Batch vs Streaming is the Wrong Data Architecture Question

The real architectural decision isn't how fast you process data. It's what you choose to treat as a fact, and whether the machines around it can reason about those facts without asking permission.

For years, data architecture debates have circled the same axis: batch or streaming. Hadoop, then Spark, then Flink. Lambda, then Kappa. Every vendor pitch and every platform rewrite eventually collapsed into one question, how fresh is fresh enough, and how much are you willing to pay for it.

I don't think that's the interesting question anymore.

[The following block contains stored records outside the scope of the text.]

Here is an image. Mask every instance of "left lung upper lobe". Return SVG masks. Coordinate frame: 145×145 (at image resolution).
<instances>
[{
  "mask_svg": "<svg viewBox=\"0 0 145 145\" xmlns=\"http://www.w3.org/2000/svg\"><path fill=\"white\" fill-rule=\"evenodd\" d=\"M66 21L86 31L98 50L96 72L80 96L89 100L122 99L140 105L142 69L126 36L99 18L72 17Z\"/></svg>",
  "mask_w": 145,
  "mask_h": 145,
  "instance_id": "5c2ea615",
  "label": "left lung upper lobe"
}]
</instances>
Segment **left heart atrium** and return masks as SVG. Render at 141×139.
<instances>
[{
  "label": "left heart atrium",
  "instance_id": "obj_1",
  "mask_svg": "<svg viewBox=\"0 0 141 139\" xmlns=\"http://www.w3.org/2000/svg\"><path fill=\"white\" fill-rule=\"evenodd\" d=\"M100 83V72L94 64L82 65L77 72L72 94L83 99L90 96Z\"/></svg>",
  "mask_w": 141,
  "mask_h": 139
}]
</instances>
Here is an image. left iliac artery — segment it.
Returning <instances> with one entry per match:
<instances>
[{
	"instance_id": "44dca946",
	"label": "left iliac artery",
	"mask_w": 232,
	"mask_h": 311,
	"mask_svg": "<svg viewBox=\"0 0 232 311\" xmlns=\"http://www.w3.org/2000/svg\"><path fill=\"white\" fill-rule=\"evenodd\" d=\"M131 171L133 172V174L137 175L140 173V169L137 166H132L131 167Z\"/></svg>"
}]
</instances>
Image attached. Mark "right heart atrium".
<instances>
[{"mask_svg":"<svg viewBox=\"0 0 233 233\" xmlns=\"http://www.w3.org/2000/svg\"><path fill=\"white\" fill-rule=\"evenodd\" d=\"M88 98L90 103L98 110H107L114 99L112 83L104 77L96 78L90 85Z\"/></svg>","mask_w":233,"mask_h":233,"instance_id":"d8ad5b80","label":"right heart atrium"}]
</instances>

It was, once. When moving a billion rows took twelve hours, the choice between overnight batch and "near-real-time" was a real trade-off. Cost, complexity, operational risk, they all scaled with freshness. You picked a cadence and you built around it.

That constraint is mostly gone now. Modern engines are fast enough. Micro-batches look a lot like streams from one side; change data capture blurs the line from the other. Most serious platforms today run both modes inside the same runtime, often inside the same query. The distinction still shows up on slides, but it doesn't do much architectural work anymore.

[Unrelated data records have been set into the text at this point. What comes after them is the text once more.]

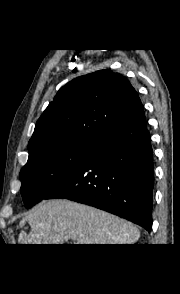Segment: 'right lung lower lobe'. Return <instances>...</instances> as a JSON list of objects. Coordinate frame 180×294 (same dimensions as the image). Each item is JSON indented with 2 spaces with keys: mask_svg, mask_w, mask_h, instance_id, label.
Wrapping results in <instances>:
<instances>
[{
  "mask_svg": "<svg viewBox=\"0 0 180 294\" xmlns=\"http://www.w3.org/2000/svg\"><path fill=\"white\" fill-rule=\"evenodd\" d=\"M153 151L143 106L103 135L77 170L46 199L66 198L152 226Z\"/></svg>",
  "mask_w": 180,
  "mask_h": 294,
  "instance_id": "obj_1",
  "label": "right lung lower lobe"
}]
</instances>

What's replaced it is a quieter, more consequential question: whether the organization thinks in events, or in tables.

Tables describe state. Events describe facts.

A table says the customer's status is active. That's a snapshot. A collapsed view of everything that ever happened to that customer, reduced to one current answer. Useful, but derivative.

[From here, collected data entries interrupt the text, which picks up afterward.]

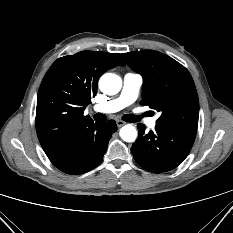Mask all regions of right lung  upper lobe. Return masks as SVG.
Wrapping results in <instances>:
<instances>
[{
	"label": "right lung upper lobe",
	"instance_id": "cb5924a9",
	"mask_svg": "<svg viewBox=\"0 0 233 233\" xmlns=\"http://www.w3.org/2000/svg\"><path fill=\"white\" fill-rule=\"evenodd\" d=\"M125 65L118 53L82 51L57 59L40 85L36 130L47 156L66 155L83 148L96 123L84 116L97 93V82L107 70Z\"/></svg>",
	"mask_w": 233,
	"mask_h": 233
}]
</instances>
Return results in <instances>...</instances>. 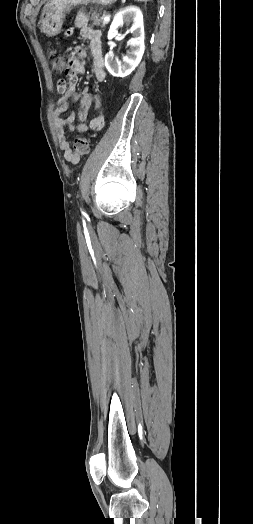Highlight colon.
<instances>
[{
  "label": "colon",
  "instance_id": "1",
  "mask_svg": "<svg viewBox=\"0 0 253 524\" xmlns=\"http://www.w3.org/2000/svg\"><path fill=\"white\" fill-rule=\"evenodd\" d=\"M49 61L51 63L52 69L56 73H61L67 63L66 56L63 52L50 49L49 51ZM89 152V142L87 138L83 136H76L72 142V148L68 153V160L72 162L79 161Z\"/></svg>",
  "mask_w": 253,
  "mask_h": 524
}]
</instances>
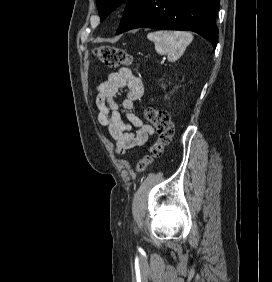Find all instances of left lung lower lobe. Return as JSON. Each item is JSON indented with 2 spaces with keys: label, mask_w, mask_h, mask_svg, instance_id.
<instances>
[{
  "label": "left lung lower lobe",
  "mask_w": 272,
  "mask_h": 282,
  "mask_svg": "<svg viewBox=\"0 0 272 282\" xmlns=\"http://www.w3.org/2000/svg\"><path fill=\"white\" fill-rule=\"evenodd\" d=\"M220 0H129L116 34L134 28L192 30L216 47Z\"/></svg>",
  "instance_id": "1"
}]
</instances>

An event says the customer's subscription was renewed at 14:02 on Tuesday, via the mobile app, with a discount code applied. That's a fact. A timestamped claim about something that happened in the world. It doesn't need to be recomputed. It doesn't go stale. You can derive any number of tables from a stream of events; the reverse only works if the table is already storing events in disguise, like an audit log, a CDC feed, or an event-sourced ledger. A plain table of current state has thrown away the order, the timing, and usually the why, and no amount of querying brings them back.

Once you see that, the old debate looks different. Batch vs. streaming was always a fight about how often to recompute the snapshot. Event-driven thinking asks something else: what are the facts we're willing to commit to, and who's allowed to act on them?

That's a modeling problem, not a latency problem.

The organization has to think in events first

Most of the platforms I see struggling to "go real-time" aren't actually struggling with the technology. They're struggling with the fact that the business has no agreed-upon vocabulary of events. Ask five people what a renewal is and you'll get five answers. Does it include trial conversions? Does it fire on payment, or on entitlement? If a failed payment is retried the next day, is that one event or two?

You can't stream what you haven't defined. And if every team defines it differently, the stream just becomes a faster kind of chaos.

So event-driven thinking isn't really a tooling upgrade. It's a discipline that forces the organization to name things. To decide, out loud, what counts as a fact and what's just an opinion. It exposes the disagreements that tables were always happy to hide under the word active.

Which is the same point I keep ending up at. AI rewards organizations with clean definitions. Platforms become operating systems when they coordinate around shared meaning. Events are the primitive both of those depend on.

What changes when you take events seriously

Ownership gets sharper. Every event has a producer, and the producer is accountable for what it means. There's no room for a downstream team to quietly redefine a metric because the upstream definition was inconvenient. The contract is the event.

The platform's job changes with it. It stops being a warehouse that ingests and transforms on a schedule. It becomes a coordinator: something that receives facts, enforces policy on them, makes them available to anyone entitled to consume them, and keeps a durable log of what the organization knows. That's operating-system behaviour.

And batch stops being an identity. You still run batch jobs, for cost, for heavy joins, for regulatory reporting. But batch becomes a consumption pattern on top of the event substrate, not a separate world with its own pipelines and its own version of the truth.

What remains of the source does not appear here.